[CT-2998] [SPIKE] Handle unit testing of JSON and ARRAY data types
Description
We should enable adding unit test mock inputs and outputs that contain fields of type JSON or type ARRAY.
Example using in-line yaml dict format:
unit-tests:
- name: test_json_unpack # this is the unique name of the test
model: my_model # name of the model I'm unit testing
given: # optional: list of inputs to provide as fixtures
- input: ref('employees')
rows:
- {id: 1, empl_info: {"employee":{"name":"John", "age":30, "city":"New York"}}}
- {id: 2, empl_info: {"employee":{"name":"Doug", "age":97, "city":"Flagstaff"}}}
- input: ref('office_locations')
rows:
- {id: 1, offices: [1,3]}
- {id: 2: offices: [2,4]}
expect: # required: the expected output given the inputs above
rows:
- {employee_id: 1, name: John, age: 30, city: New York, offices: [1,3]}
- {employee_id: 2, name: Doug, age: 97, city: Flagstaff, offices: [2,4]}
...
Example using csv format:
unit-tests:
- name: test_json_unpack # this is the unique name of the test
model: my_model # name of the model I'm unit testing
given: # optional: list of inputs to provide as fixtures
- input: ref('employees')
format: csv
rows: |
id, empl_info
1,{"employee":{"name":"John", "age":30, "city":"New York"}}
2,{"employee":{"name":"Doug", "age":97, "city":"Flagstaff"}}
- input: ref('office_locations')
format: csv
rows: |
id,offices
1,[1,3]
2,[2,4]
expect: # required: the expected output given the inputs above
format: csv
rows: |
employee_id,name,age,city,offices
1,John,30,New York,[1,3]
2,Doug,97,Flagstaff,[2,4]
...
Note: we can assume we already know the data types and columns of the inputs.
Acceptance criteria
FOR SPIKE:
- Understand the technical complexities, edge cases, and how we would go about testing this
- Draft implementation
FOR IMPLEMENTATION:
- You can specify inputs or expected outputs for unit tests with columns of JSON data type (in at least one of the available
formats, ideally all) - You can specify inputs or expected outputs for unit tests with columns of ARRAY data type (in at least one of the available
formats, ideally all) - The error message for when a unit test fails should still be readable when using JSON data types.

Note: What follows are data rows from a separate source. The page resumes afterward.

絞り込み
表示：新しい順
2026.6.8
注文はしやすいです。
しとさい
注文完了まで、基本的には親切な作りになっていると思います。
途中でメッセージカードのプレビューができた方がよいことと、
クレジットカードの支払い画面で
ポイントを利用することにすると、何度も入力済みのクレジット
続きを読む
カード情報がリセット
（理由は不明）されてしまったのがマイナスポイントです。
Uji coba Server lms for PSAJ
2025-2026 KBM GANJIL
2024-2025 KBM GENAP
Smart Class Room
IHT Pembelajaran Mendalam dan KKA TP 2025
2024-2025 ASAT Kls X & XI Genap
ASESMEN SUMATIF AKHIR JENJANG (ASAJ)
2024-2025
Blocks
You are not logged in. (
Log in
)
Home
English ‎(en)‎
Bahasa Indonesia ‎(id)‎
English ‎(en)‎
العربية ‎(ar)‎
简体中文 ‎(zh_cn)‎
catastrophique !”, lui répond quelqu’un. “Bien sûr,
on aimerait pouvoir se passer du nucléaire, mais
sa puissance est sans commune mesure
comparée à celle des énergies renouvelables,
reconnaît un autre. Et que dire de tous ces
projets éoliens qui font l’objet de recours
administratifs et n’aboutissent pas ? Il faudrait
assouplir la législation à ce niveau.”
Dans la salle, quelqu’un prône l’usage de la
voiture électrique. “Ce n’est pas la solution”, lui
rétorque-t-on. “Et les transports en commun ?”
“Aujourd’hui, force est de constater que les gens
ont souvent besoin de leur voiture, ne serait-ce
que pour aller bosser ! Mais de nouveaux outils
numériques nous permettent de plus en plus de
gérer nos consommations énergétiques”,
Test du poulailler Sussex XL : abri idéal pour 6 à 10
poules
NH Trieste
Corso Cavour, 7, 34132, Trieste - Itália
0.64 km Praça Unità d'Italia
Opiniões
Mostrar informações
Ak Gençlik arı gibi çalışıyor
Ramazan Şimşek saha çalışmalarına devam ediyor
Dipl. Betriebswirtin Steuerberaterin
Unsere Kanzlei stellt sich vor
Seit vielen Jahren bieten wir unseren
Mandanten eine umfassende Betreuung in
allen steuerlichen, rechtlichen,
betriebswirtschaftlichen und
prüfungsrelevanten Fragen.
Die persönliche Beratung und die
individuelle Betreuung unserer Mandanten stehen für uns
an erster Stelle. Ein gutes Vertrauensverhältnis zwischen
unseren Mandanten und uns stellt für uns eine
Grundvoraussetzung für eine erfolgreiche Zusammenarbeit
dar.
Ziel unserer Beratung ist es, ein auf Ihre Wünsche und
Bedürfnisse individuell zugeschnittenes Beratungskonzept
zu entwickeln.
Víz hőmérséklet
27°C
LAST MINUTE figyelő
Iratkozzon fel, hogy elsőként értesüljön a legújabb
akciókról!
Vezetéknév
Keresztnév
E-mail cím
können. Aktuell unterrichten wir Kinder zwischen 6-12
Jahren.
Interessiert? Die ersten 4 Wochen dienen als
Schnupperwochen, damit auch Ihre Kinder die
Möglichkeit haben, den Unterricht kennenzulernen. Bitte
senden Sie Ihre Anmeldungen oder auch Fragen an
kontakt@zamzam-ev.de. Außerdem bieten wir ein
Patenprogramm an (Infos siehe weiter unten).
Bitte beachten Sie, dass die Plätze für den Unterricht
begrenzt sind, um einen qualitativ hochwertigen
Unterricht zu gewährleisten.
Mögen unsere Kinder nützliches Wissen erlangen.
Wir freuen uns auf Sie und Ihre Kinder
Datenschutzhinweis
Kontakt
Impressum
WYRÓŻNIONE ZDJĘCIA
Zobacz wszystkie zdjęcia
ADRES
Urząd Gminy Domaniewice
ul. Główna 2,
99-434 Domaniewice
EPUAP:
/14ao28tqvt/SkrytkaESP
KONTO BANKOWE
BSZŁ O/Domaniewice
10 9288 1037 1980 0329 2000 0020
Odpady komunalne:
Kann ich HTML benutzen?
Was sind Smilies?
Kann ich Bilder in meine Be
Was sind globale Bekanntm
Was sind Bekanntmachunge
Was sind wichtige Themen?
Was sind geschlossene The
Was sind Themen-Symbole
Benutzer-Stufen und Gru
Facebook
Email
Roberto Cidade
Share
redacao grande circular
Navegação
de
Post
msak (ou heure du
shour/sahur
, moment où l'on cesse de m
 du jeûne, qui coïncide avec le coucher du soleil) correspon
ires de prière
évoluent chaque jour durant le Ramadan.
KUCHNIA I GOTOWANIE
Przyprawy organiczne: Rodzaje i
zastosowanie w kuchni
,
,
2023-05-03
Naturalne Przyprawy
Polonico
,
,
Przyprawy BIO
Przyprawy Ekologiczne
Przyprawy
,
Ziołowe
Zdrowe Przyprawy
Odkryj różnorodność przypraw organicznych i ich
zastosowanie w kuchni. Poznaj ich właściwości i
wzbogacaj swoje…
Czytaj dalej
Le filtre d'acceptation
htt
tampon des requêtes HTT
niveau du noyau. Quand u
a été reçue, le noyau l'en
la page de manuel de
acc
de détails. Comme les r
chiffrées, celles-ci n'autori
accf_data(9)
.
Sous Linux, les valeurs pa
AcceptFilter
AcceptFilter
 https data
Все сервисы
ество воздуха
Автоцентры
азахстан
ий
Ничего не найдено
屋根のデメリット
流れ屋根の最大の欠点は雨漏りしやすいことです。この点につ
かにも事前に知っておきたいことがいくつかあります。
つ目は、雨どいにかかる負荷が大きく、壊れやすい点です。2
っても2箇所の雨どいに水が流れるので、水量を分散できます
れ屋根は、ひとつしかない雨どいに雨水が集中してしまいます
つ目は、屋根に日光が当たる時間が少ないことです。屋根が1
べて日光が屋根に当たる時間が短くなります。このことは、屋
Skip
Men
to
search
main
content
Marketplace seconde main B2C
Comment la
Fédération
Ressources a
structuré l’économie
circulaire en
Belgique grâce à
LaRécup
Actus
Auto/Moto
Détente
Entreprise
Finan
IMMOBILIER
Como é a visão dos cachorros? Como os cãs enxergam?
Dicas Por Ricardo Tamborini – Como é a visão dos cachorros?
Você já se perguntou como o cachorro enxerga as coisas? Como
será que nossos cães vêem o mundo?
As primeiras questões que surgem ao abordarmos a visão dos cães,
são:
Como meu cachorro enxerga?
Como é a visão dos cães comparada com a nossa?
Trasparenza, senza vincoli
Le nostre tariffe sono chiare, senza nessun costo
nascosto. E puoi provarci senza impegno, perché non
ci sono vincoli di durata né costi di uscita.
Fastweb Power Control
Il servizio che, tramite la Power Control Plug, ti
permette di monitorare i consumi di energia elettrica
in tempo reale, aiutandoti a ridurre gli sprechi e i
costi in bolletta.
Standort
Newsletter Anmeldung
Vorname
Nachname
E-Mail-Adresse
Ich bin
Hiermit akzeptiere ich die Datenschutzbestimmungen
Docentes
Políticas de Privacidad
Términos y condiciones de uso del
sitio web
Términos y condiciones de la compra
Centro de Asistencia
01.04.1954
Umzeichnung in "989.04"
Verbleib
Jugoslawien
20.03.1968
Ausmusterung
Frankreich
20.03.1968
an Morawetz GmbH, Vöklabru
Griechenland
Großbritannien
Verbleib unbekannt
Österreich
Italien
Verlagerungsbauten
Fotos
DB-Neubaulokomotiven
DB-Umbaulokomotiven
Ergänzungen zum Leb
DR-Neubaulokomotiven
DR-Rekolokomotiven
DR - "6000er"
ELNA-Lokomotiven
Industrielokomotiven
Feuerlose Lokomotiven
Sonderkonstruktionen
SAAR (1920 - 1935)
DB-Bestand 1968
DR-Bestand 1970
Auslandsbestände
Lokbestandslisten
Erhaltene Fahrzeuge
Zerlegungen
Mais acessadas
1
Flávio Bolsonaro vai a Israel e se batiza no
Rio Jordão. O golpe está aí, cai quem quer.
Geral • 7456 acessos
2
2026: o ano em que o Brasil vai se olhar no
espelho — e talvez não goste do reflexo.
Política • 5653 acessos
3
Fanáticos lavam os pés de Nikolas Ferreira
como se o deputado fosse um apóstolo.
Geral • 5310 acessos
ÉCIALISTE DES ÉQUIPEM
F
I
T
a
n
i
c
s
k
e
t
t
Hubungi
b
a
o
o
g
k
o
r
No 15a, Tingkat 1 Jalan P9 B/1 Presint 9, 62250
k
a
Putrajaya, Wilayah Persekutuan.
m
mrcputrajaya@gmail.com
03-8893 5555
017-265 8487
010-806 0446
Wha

- The error message for when a unit test fails should still be readable when using ARRAY data types.
- Bonus if it works for STRUCT to (lol, if not it's chill we'll open another issue)
Impact to other teams
Impact adapter teams
Will backports be required?
No
Context
From refinement:
- we don't allow complex data types for seeds
- we should enumerate what all the "complex" types are and what all the tests are that need to be added in acceptance criteria
- design could be similar to contracts, so if they provide us something that can be cast-ed to a user-inputed data type
- we already have an array_construct macro
Example for testing constraints - https://github.com/dbt-labs/dbt-core/blob/main/tests/adapter/dbt/tests/adapter/constraints/test_constraints.py#L70-L73
Relevant to https://github.com/dbt-labs/dbt-core/issues/8499
Example for why someone might want to unit test a model that has inputs with JSON data type:
- JSON data type in snowflake for testing JSON unpacking logic
@aranke to document edge cases (will update this ticket)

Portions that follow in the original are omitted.